There are moments of gratitude. For desires unfulfilled.
The countless times I was swept off the beach and into the sea. Dove deep and touched the bottom, the sand melting through my toes. Catapulted myself back to the top and tumbled over the waves. Held still and let the rhythm of the waves set the motion of my body, defying gravity in one breath and pulled downwards in another, exhilarated and then jagged.
Do not go under. Hold your head high. I counseled myself. And the others can only watch from the shore.
The times I wished to be pulled under. How deeply I believed I could breath down there.
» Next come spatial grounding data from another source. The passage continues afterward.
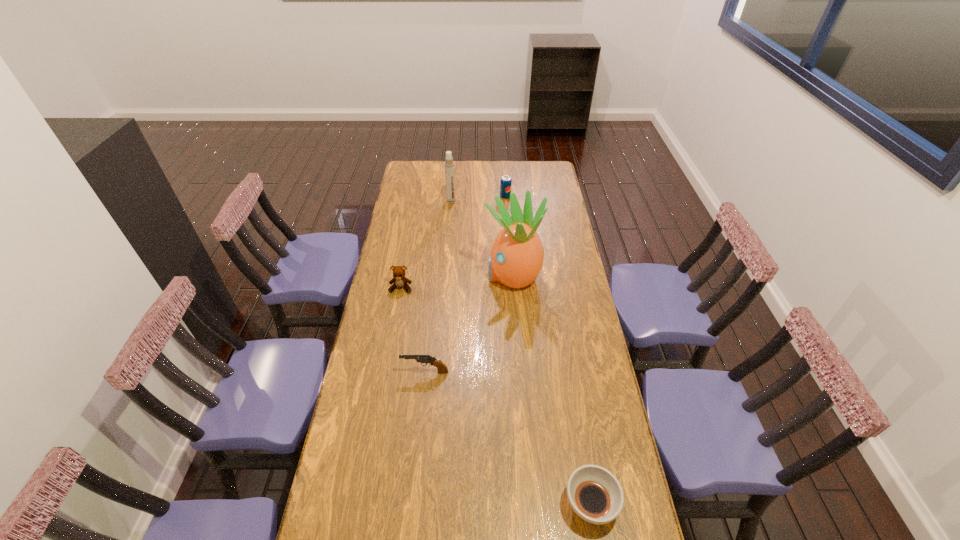 This screenshot has width=960, height=540. I want to click on the tallest object, so click(x=516, y=259).

The image size is (960, 540). I want to click on the fifth shortest object, so click(x=449, y=164).

The image size is (960, 540). What are the coordinates of `teddy bear` in the screenshot? It's located at (399, 280).

At what (x,y) coordinates should I click in order to perform the action: click on pop soda. Please return your answer as a coordinate pair (x, y). The image size is (960, 540). Looking at the image, I should click on (506, 182).

Where is `the second nearest object`? The height and width of the screenshot is (540, 960). the second nearest object is located at coordinates (441, 367).

Image resolution: width=960 pixels, height=540 pixels. I want to click on the nearest object, so click(x=594, y=493).

What are the coordinates of `the shortest object` in the screenshot? It's located at (594, 493).

The image size is (960, 540). I want to click on vacant space located 0.400m at the entrance of the pineapple, so [395, 275].

Where is `free space located at the entrance of the pineapple`? Image resolution: width=960 pixels, height=540 pixels. free space located at the entrance of the pineapple is located at coordinates (430, 275).

Where is `free space located 0.060m at the entrance of the pineapple`? This screenshot has width=960, height=540. free space located 0.060m at the entrance of the pineapple is located at coordinates (470, 275). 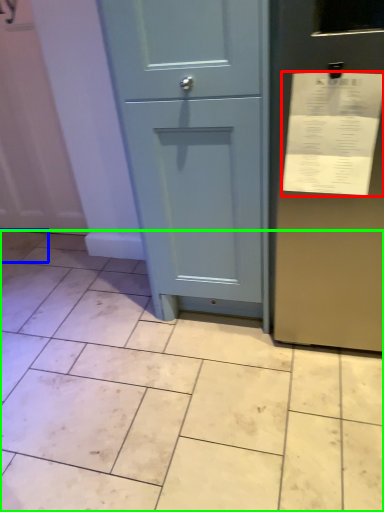 Question: Estimate the real-world distances between objects in this image. Which object is closer to receipt (highlighted by a red box), ceramic tile (highlighted by a blue box) or ceramic tile (highlighted by a green box)?

Choices:
 (A) ceramic tile
 (B) ceramic tile

Answer: (B) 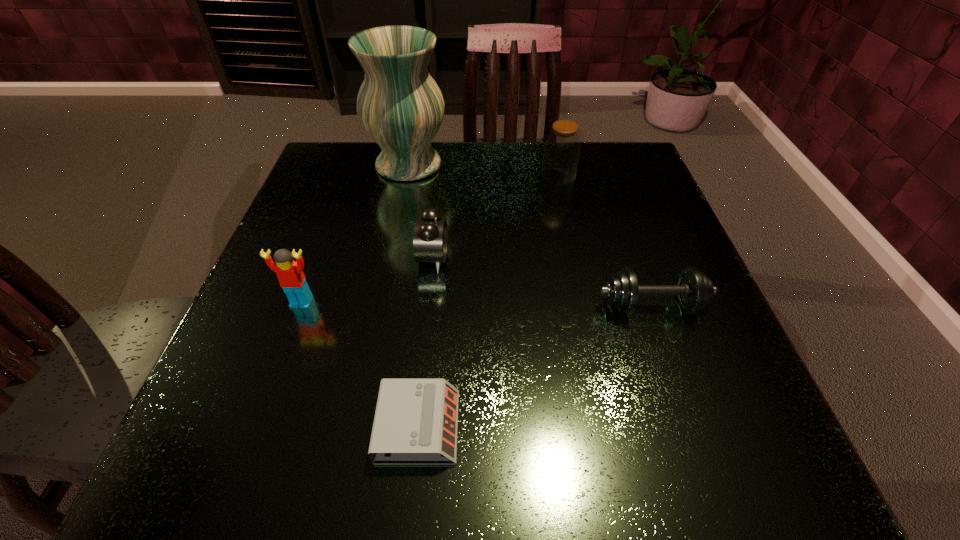 Where is `vase`? Image resolution: width=960 pixels, height=540 pixels. vase is located at coordinates (401, 107).

At what (x,y) coordinates should I click in order to perform the action: click on jar. Please return your answer as a coordinate pair (x, y). This screenshot has width=960, height=540. Looking at the image, I should click on (562, 146).

Image resolution: width=960 pixels, height=540 pixels. What are the coordinates of `the leftmost object` in the screenshot? It's located at (290, 274).

Locate an element on the screen. the fourth tallest object is located at coordinates coord(430,236).

Locate an element on the screen. This screenshot has width=960, height=540. the fourth nearest object is located at coordinates (430, 236).

Where is `dumbbell`? dumbbell is located at coordinates (694, 290).

The height and width of the screenshot is (540, 960). What are the coordinates of `the nearest object` in the screenshot? It's located at (416, 420).

Find the location of `the shortest object`. the shortest object is located at coordinates (416, 420).

The image size is (960, 540). Identify the location of vacant space situated on the front of the tallest object. (393, 240).

Where is `free space located 0.220m on the front of the jar`? The image size is (960, 540). free space located 0.220m on the front of the jar is located at coordinates (575, 252).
That the sand would always melt underfoot and through my fingers, never rough or solidly unforgiving. That I could carry myself better, with more grace. My body, my thoughts, my heart, my soul - they would float. Miles down, perhaps, we would be closer to the core. Magnetism intensified and out of view from the shore, attraction interlocked, we would float on.
I am grateful to stand on the shore. Grateful I did not go under. The sand would have been rough, no softer than concrete. The currents too strong, we would have been pulled away by the undertow. Only our fingers intertwined without the strength to come any closer. I would have taken a deep breath and drown.
How deeply I believe I can breath down there. Yet, I am grateful for the certainty of the shore.
Until I am certain of the strength of the core.